Could you print only the lines from the one containing "Iniciar sesión" through the end of the listing below, unchanged?

WORKING DATA
=== Begin Enclosure ===

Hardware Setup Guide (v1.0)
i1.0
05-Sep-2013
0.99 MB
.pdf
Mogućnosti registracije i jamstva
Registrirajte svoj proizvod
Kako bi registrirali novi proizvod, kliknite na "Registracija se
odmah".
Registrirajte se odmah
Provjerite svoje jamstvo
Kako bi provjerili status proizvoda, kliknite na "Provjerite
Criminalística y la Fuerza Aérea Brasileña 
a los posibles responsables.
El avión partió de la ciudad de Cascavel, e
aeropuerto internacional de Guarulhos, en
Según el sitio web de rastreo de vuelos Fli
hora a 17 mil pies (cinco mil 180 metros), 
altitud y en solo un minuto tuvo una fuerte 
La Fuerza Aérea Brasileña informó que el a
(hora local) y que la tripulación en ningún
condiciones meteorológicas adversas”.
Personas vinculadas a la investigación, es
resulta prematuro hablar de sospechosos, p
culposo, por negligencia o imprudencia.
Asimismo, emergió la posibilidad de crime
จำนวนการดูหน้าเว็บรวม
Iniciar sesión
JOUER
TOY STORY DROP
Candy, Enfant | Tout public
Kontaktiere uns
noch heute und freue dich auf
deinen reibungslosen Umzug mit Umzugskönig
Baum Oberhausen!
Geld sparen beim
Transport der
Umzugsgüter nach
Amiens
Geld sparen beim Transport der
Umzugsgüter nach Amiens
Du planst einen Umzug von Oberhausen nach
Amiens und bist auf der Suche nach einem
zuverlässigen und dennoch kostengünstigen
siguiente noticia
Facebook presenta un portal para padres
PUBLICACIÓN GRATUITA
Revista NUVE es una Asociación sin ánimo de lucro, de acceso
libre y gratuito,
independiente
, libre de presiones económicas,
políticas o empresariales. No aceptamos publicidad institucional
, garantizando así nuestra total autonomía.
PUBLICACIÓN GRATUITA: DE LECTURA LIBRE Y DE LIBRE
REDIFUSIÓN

=== End Enclosure ===

WRITTEN REPLY
Iniciar sesión
JOUER
TOY STORY DROP
Candy, Enfant | Tout public
Kontaktiere uns
noch heute und freue dich auf
deinen reibungslosen Umzug mit Umzugskönig
Baum Oberhausen!
Geld sparen beim
Transport der
Umzugsgüter nach
Amiens
Geld sparen beim Transport der
Umzugsgüter nach Amiens
Du planst einen Umzug von Oberhausen nach
Amiens und bist auf der Suche nach einem
zuverlässigen und dennoch kostengünstigen
siguiente noticia
Facebook presenta un portal para padres
PUBLICACIÓN GRATUITA
Revista NUVE es una Asociación sin ánimo de lucro, de acceso
libre y gratuito,
independiente
, libre de presiones económicas,
políticas o empresariales. No aceptamos publicidad institucional
, garantizando así nuestra total autonomía.
PUBLICACIÓN GRATUITA: DE LECTURA LIBRE Y DE LIBRE
REDIFUSIÓN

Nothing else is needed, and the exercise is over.